Recursion can be confusing, but the key thing to remember is the function stack. If you have a function foo that calls bar, and when bar returns, you go back to the exact point where foo called bar, with all of foo’s local variables “restored”, the same is true if foo calls itself (e.g. recurses).
So, for example, let’s walk through what will happen for fact(4). It will skip over the if since the condition is false, and then it will start executing return 4 * fact(3). The return is the very last thing that will happen; first, Python needs to evaluate the return value, the 4 * fact(3).
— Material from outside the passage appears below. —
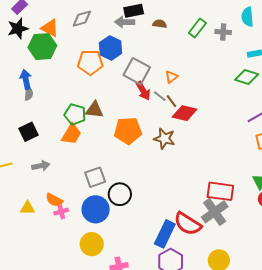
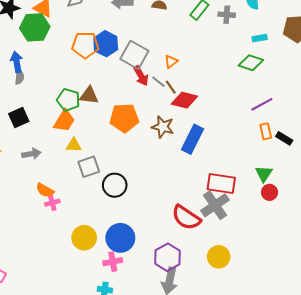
blue hexagon: (111, 48) -> (106, 44), moved
yellow triangle: (27, 208) -> (74, 145), moved
blue circle: (96, 209) -> (120, 238), moved
blue rectangle: (165, 234) -> (192, 139), moved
So you get a new copy of fact, this time where n is 3. It again skips over the if and starts executing return 3 * fact(2). Again, it can’t actually return before it evaluates the return value, so it recurses further.
This time, you have another fact, where n is 2. All of the same stuff applies, and in trying to evaluate the return value for return 2 * fact(1), it recurses further.
Finally, we get to the base case, because when n == 1, it is able to return 1 without recursing further. So fact(1) will return 1, and execution returns to fact(2), which is now able to evaluate 2 * fact(1) to 2 (using the fact that fact(1) returned 1) and return that value.
It keeps working its way back up the chain in that manner. Execution returns to the invocation of fact(3), which is now able to evaluate 3 * fact(2) to 6 and return that. It returns to fact(4), which is now able to finish evaluating 4 * fact(3) to 24.
Recursion can be confusing, but as long as you keep in mind that when a function calls itself, it also has to return to itself (and not just magically return to the outside when it reaches a return in the base case), it’s not too bad.